:: Task directions ::
Filter the records, keeping every line that has the string "Vorwahlen".
=-=-=-=-=
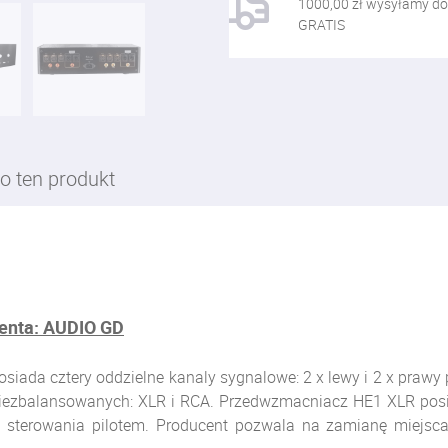
1000,00 zł wysyłamy do
GRATIS
o ten produkt
centa: AUDIO GD
siada cztery oddzielne kanaly sygnalowe: 2 x lewy i 2 x praw
iezbalansowanych: XLR i RCA. Przedwzmacniacz HE1 XLR pos
e sterowania pilotem. Producent pozwala na zamianę miejs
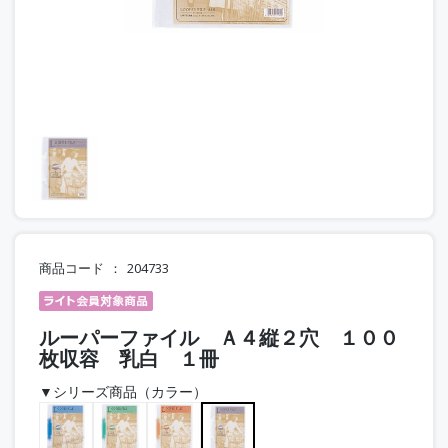
商品コード
204733
ルーパーファイル Ａ４縦２穴 １００
枚収容 乳白 １冊
▼シリーズ商品（カラー）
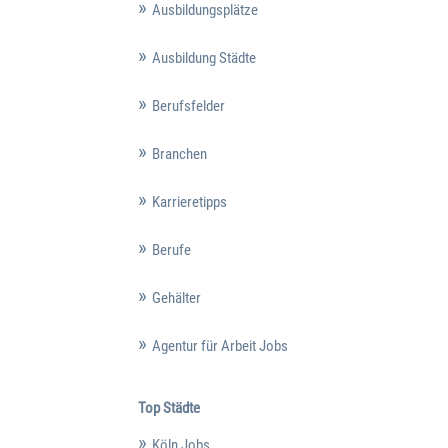
Ausbildungsplätze
Ausbildung Städte
Berufsfelder
Branchen
Karrieretipps
Berufe
Gehälter
Agentur für Arbeit Jobs
Top Städte
Köln Jobs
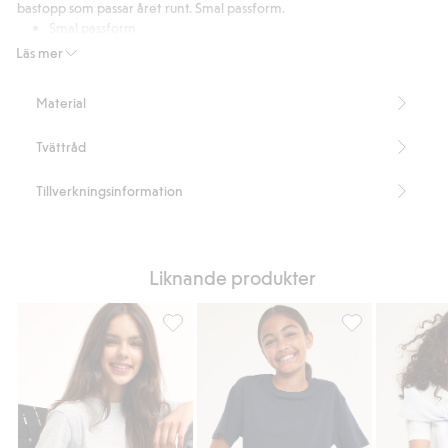
betyg
bastopp som passar året runt. Smal passform.
Smal passform
Innehåller 95% ekologisk bomull.
Läs mer
Artikelnummer
:
435164
Organic cotton In-conversion- GOTS
Material
Tvättråd
Tillverkningsinformation
Liknande produkter
T-shirt, Lägg till i favoriter
T-shirt, Lägg till 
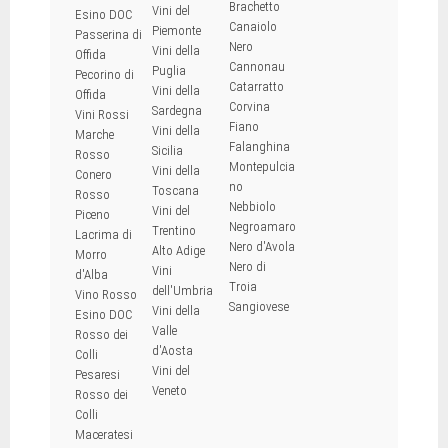
Brachetto
Vini del
Esino DOC
Canaiolo
Piemonte
Passerina di
Nero
Vini della
Offida
Cannonau
Puglia
Pecorino di
Catarratto
Vini della
Offida
Corvina
Sardegna
Vini Rossi
Fiano
Vini della
Marche
Falanghina
Sicilia
Rosso
Montepulcia
Vini della
Conero
no
Toscana
Rosso
Nebbiolo
Vini del
Piceno
Negroamaro
Trentino
Lacrima di
Nero d'Avola
Alto Adige
Morro
Nero di
Vini
d'Alba
Troia
dell'Umbria
Vino Rosso
Sangiovese
Vini della
Esino DOC
Valle
Rosso dei
d'Aosta
Colli
Vini del
Pesaresi
Veneto
Rosso dei
Colli
Maceratesi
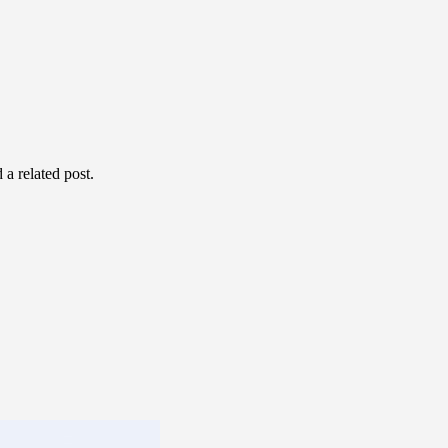
 a related post.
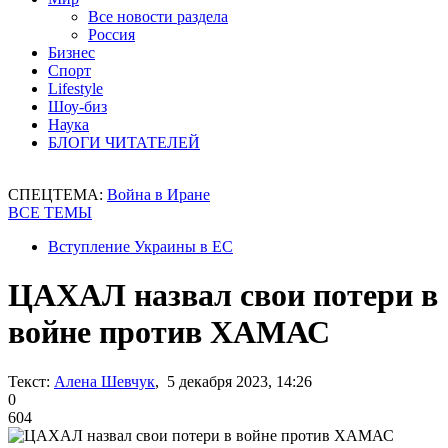
Все новости раздела
Россия
Бизнес
Спорт
Lifestyle
Шоу-биз
Наука
БЛОГИ ЧИТАТЕЛЕЙ
СПЕЦТЕМА:
Война в Иране
ВСЕ ТЕМЫ
Вступление Украины в ЕС
ЦАХАЛ назвал свои потери в
войне против ХАМАС
Текст:
Алена Шевчук
, 5 декабря 2023, 14:26
0
604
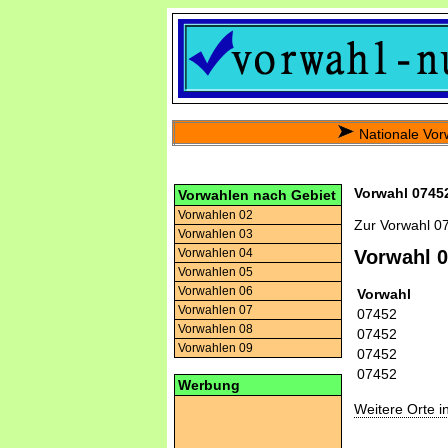
Nationale Vor
Vorwahl 07452
Vorwahlen nach Gebiet
Vorwahlen 02
Zur Vorwahl 0
Vorwahlen 03
Vorwahlen 04
Vorwahl 
Vorwahlen 05
Vorwahlen 06
Vorwahl
Vorwahlen 07
07452
Vorwahlen 08
07452
Vorwahlen 09
07452
07452
Werbung
Weitere Orte 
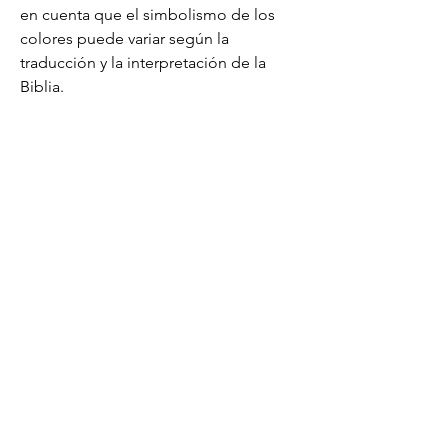
en cuenta que el simbolismo de los 
colores puede variar según la 
traducción y la interpretación de la 
Biblia.
DONATE NOW
Located on Lenape Delaware and
Susquehannock land at
Box 205, Mount Gretna, PA 17064
© 2026 by
Mount Gretna Magazine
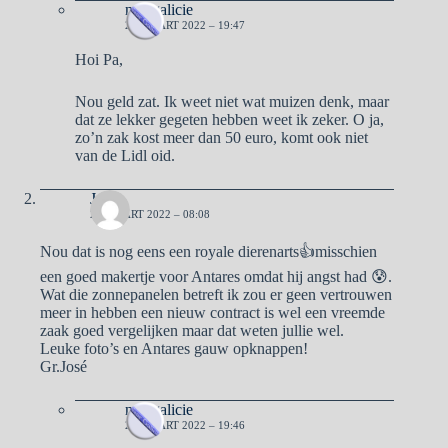
naargalicie
23 MAART 2022 – 19:47
Hoi Pa,
Nou geld zat. Ik weet niet wat muizen denk, maar
dat ze lekker gegeten hebben weet ik zeker. O ja,
zo’n zak kost meer dan 50 euro, komt ook niet
van de Lidl oid.
José
23 MAART 2022 – 08:08
Nou dat is nog eens een royale dierenarts👍misschien
een goed makertje voor Antares omdat hij angst had 😰.
Wat die zonnepanelen betreft ik zou er geen vertrouwen
meer in hebben een nieuw contract is wel een vreemde
zaak goed vergelijken maar dat weten jullie wel.
Leuke foto’s en Antares gauw opknappen!
Gr.José
naargalicie
23 MAART 2022 – 19:46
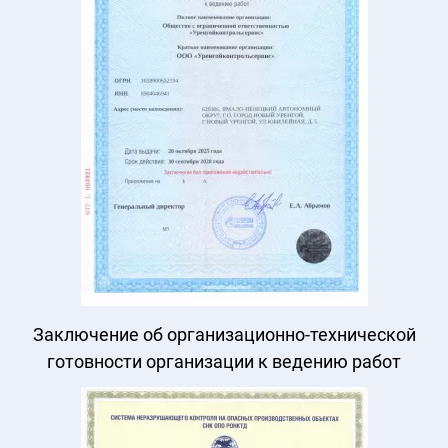
Заключение об организационно-технической
готовности организации к ведению работ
=-=-=-=-=
:: Your solution ::
Vorwahlen nach Gebiet
Vorwahlen 02
Vorwahlen 03
Vorwahlen 04
Vorwahlen 05
Vorwahlen 06
Vorwahlen 07
Vorwahlen 08
Vorwahlen 09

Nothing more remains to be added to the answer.